Combien sont-ils à croire, au matin de Pâques ? J’en trouve un seul. C’est Jean. Il nous dit que lorsqu’il est entré dans le tombeau vide, il a cru. Un, c’est tout. Or il se trouve que trois cents ans plus tard, la majorité des habitants du monde connu a entendu parler de Jésus. Des millions d’hommes professent la même foi que celle de Jean au matin de Pâques : « Le Christ, qui était mort, est vivant. »

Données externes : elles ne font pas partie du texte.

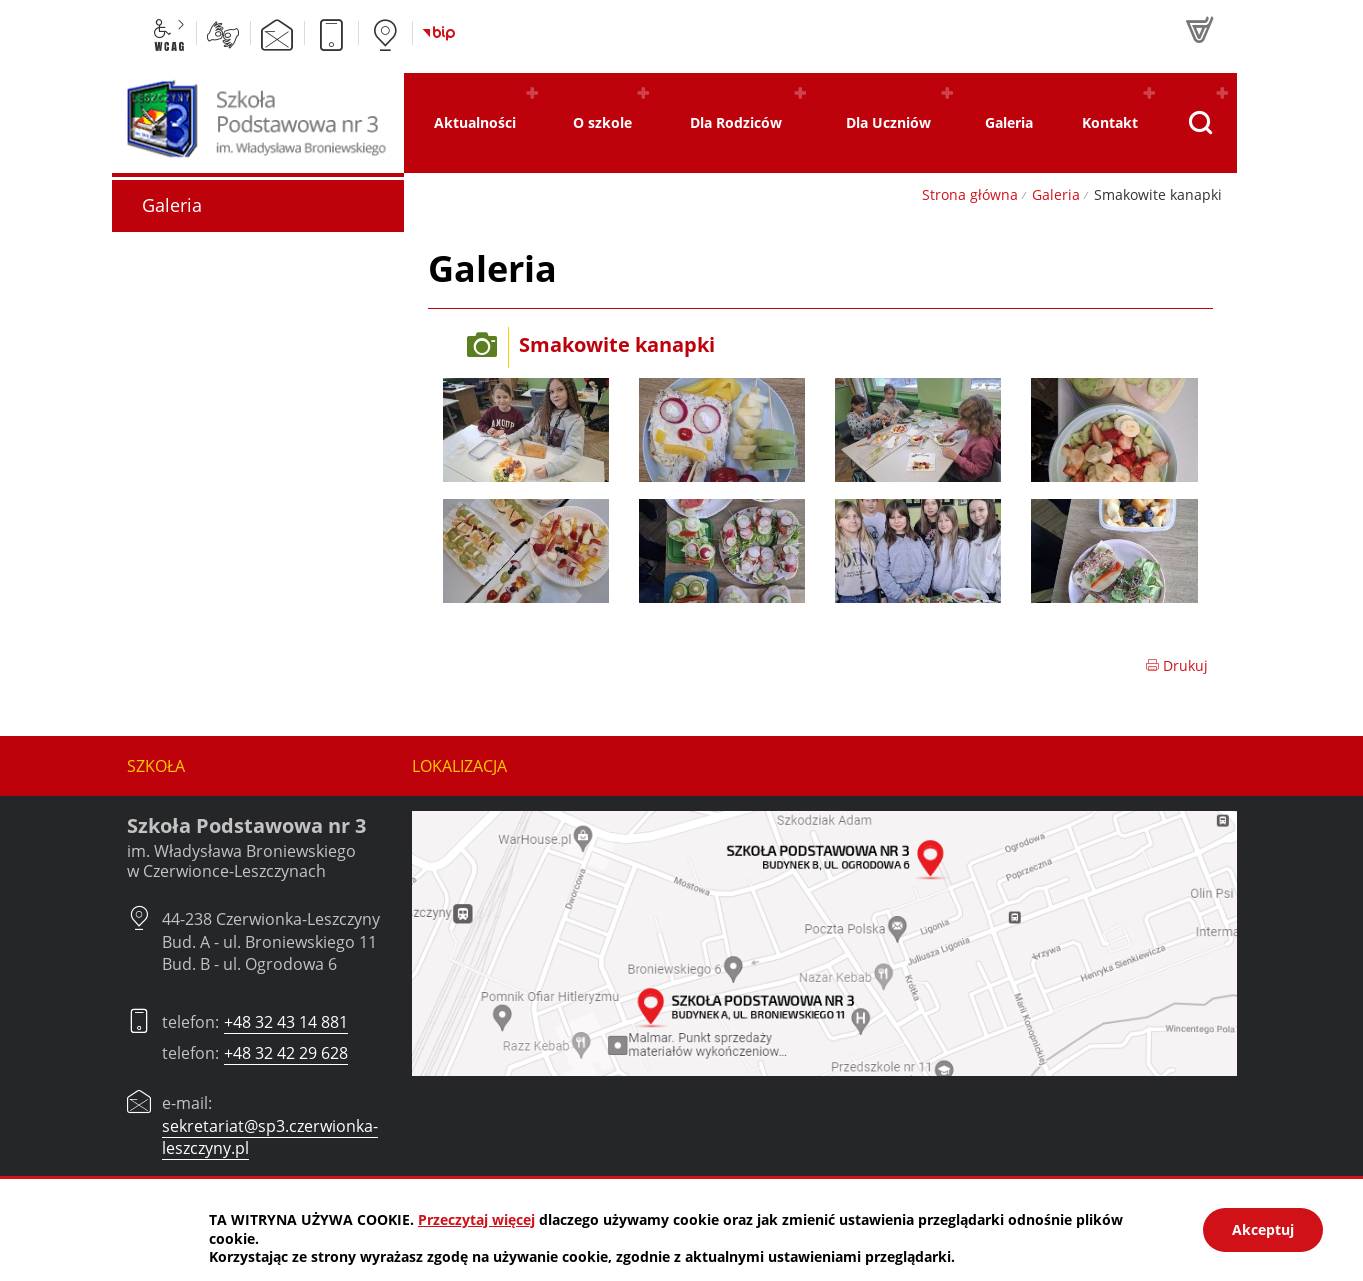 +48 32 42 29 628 (286, 1053)
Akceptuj (1263, 1229)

Cette foi, c’est la nôtre aujourd’hui .Il y a quelques jours, je lisais le témoignage d’un homme qui écrivait : « Je crois surtout parce que c’est absurde. On n’a jamais vu cela, un mort qui est vivant. Je crois que toute cette histoire, qui porte les traces d’une certaine absurdité, est profondément vraie. Si nous ne sommes pas des croyants, on ne nous fera jamais croire à cette chose impensable : l’histoire d’un homme qui est voué à l’échec et à la mort le vendredi et qui retourne la situation en trois jours. »

Voilà comment se situe le problème aujourd’hui. Nous sommes peut-être comme les apôtres qui avaient peur de dire leur foi. Ou peut-être sommes-nous de ces gens qui se demandent : « Est-ce bien vrai, tout cela ? Est-ce que ce n’est pas une belle histoire, un conte de fées ? » Ou encore sommes-nous comme les apôtres qui rêvaient d’utiliser le Christ pour cautionner leurs projets humains, qu’ils soient d’ordre politique, économique, social, ou simplement d’ordre familial. Pour cautionner aussi bien l’ordre que la révolution…

Confiance

Et voilà que la foi au Christ ressuscité va faire de nous d’autres hommes. Il suffit pour cela que nous soyons des hommes de désir, que nous soyons de ceux qui regardent vers le Christ avec confiance, de ceux qui pensent profondément que la vie ne se résume pas en une fatalité. Et que la pire des fatalités, qui est la mort, plus grave que la maladie, plus grave que la torture, plus grave que la souffrance ou que toute atteinte aux droits de l’homme, que même cette fatalité de la mort n’est pas fatale. Cela veut dire que nous devons être, que nous pouvons être, à cause de la Résurrection, des hommes d’espérance, des hommes qui ont confiance en l’avenir. Et des hommes qui aiment ce monde, avec toutes ses vicissitudes, avec tout le mal qui y règne ; des hommes qui aiment ce temps d’aujourd’hui et qui veulent y travailler avec confiance et optimisme, parce que c’est là qu’est notre destin, c’est là que se joue l’éternité du destin du monde et de notre propre destin.

Amis, vous qui êtes venus aujourd’hui dans cette église, comme je voudrais que jamais aucun de vous ne soit écrasé, abattu par le mal, même si c’est le mal le plus terrible. Que ce soit le mal de notre corps, le mal de nos sociétés, de nos civilisations, le mal de notre cœur : le péché. Qu’il y ait toujours, en chacun de nous, avec la grâce du Christ, le courage de se relever et la volonté de vaincre. Alors nous pourrons chanter en toute vérité l’Alléluia de notre reconnaissance.